Task to complete: Repeat the entries shown below with every word and mark intact.

[Recorded data]
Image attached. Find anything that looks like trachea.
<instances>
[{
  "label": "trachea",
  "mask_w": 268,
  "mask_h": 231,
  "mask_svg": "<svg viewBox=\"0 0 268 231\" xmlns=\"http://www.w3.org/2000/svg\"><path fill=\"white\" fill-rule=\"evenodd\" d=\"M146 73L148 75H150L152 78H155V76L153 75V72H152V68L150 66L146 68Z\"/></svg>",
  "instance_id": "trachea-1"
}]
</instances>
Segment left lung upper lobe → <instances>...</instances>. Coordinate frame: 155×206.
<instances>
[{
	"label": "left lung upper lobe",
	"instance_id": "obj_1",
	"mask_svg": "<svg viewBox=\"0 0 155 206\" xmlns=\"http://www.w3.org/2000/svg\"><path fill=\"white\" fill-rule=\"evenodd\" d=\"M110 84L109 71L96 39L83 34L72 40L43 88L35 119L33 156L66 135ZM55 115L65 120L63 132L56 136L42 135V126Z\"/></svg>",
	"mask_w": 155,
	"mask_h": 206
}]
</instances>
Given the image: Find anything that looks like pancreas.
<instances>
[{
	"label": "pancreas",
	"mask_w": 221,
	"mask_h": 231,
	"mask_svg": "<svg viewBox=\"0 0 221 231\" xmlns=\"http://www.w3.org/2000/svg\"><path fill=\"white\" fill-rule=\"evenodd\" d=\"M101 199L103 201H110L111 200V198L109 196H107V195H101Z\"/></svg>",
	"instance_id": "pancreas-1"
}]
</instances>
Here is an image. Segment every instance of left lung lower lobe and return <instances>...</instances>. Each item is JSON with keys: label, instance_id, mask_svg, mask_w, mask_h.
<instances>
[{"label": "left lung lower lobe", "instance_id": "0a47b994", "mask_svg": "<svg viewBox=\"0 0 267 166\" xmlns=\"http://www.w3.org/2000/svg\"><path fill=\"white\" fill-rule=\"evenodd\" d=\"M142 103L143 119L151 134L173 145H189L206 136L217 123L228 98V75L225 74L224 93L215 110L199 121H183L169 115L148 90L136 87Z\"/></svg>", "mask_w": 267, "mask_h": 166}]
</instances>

Answer section:
Image attached. Find anything that looks like trachea.
<instances>
[{
  "label": "trachea",
  "mask_w": 268,
  "mask_h": 231,
  "mask_svg": "<svg viewBox=\"0 0 268 231\" xmlns=\"http://www.w3.org/2000/svg\"><path fill=\"white\" fill-rule=\"evenodd\" d=\"M146 73L148 75H150L152 78H155V76L153 75V72H152V68L150 66L146 68Z\"/></svg>",
  "instance_id": "trachea-1"
}]
</instances>
Segment left lung upper lobe → <instances>...</instances>. Coordinate frame: 155×206.
<instances>
[{
	"label": "left lung upper lobe",
	"instance_id": "obj_1",
	"mask_svg": "<svg viewBox=\"0 0 155 206\" xmlns=\"http://www.w3.org/2000/svg\"><path fill=\"white\" fill-rule=\"evenodd\" d=\"M110 84L109 71L96 39L83 34L72 40L43 88L35 119L33 156L66 135ZM55 115L65 120L63 132L56 136L42 135V126Z\"/></svg>",
	"mask_w": 155,
	"mask_h": 206
}]
</instances>
Given the image: Find anything that looks like pancreas.
<instances>
[{
	"label": "pancreas",
	"mask_w": 221,
	"mask_h": 231,
	"mask_svg": "<svg viewBox=\"0 0 221 231\" xmlns=\"http://www.w3.org/2000/svg\"><path fill=\"white\" fill-rule=\"evenodd\" d=\"M101 199L103 201H110L111 200V198L109 196H107V195H101Z\"/></svg>",
	"instance_id": "pancreas-1"
}]
</instances>
Here is an image. Segment every instance of left lung lower lobe and return <instances>...</instances>. Each item is JSON with keys: label, instance_id, mask_svg, mask_w, mask_h.
<instances>
[{"label": "left lung lower lobe", "instance_id": "0a47b994", "mask_svg": "<svg viewBox=\"0 0 267 166\" xmlns=\"http://www.w3.org/2000/svg\"><path fill=\"white\" fill-rule=\"evenodd\" d=\"M142 103L143 119L151 134L173 145H189L206 136L217 123L228 98V75L225 74L224 93L215 110L199 121H183L169 115L148 90L136 87Z\"/></svg>", "mask_w": 267, "mask_h": 166}]
</instances>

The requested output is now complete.